### ACTION ITEM
Look through the lines below; wherever the word "Botas" appears, copy that line.

[Items from a dataset]
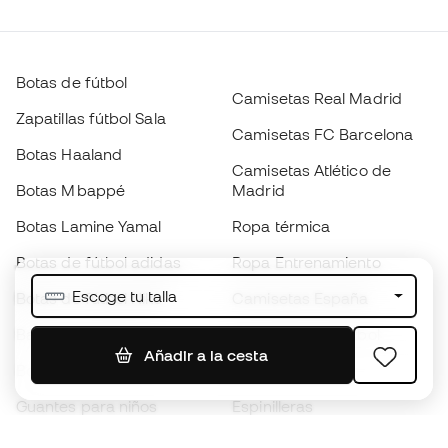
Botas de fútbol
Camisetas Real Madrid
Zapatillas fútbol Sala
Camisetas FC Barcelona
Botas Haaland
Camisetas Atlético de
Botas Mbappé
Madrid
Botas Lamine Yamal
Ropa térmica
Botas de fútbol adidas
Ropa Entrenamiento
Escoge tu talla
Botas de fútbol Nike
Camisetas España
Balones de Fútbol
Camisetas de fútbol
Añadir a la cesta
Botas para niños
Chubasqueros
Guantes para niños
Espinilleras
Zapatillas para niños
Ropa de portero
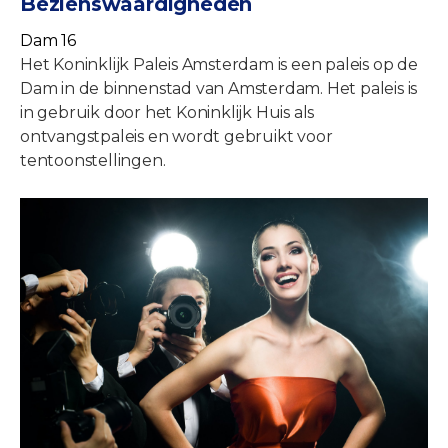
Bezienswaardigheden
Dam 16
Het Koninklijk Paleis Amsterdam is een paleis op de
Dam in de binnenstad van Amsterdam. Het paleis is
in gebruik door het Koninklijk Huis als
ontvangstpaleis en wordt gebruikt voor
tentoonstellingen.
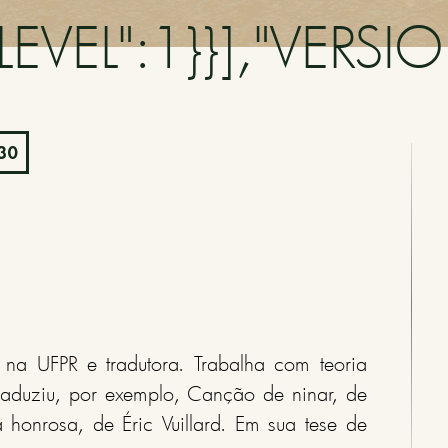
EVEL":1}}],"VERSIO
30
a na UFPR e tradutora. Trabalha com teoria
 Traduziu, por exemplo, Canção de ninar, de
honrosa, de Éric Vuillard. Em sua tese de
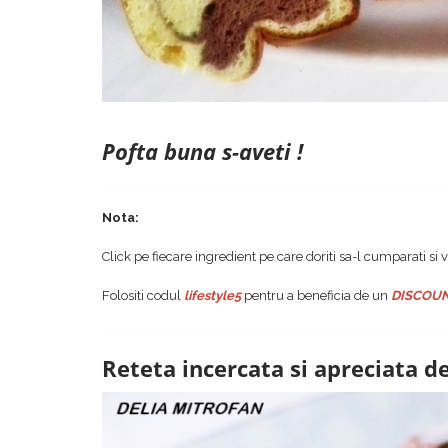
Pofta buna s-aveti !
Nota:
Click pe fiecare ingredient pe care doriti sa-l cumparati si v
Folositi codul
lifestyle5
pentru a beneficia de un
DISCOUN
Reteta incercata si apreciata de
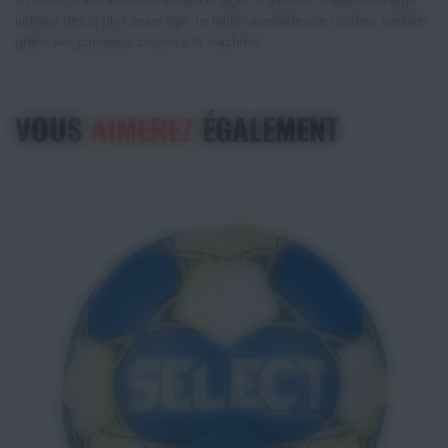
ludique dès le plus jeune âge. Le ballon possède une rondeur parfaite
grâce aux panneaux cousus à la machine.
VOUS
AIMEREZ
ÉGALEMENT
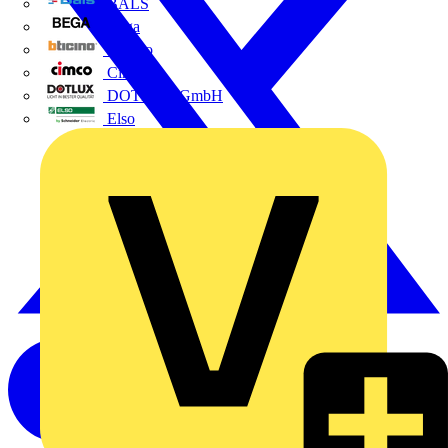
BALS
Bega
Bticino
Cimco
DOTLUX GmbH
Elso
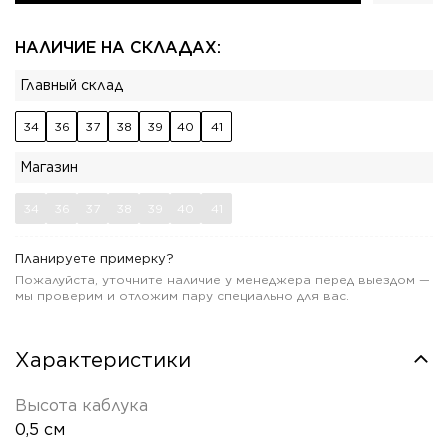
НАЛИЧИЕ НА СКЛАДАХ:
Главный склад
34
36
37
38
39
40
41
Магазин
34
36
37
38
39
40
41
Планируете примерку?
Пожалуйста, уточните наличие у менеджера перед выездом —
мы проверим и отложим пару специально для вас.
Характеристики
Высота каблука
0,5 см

### EXERCISE RESPONSE
Botas de fútbol
Botas Haaland
Botas Mbappé
Botas Lamine Yamal
Botas de fútbol adidas
Botas de fútbol Nike
Botas para niños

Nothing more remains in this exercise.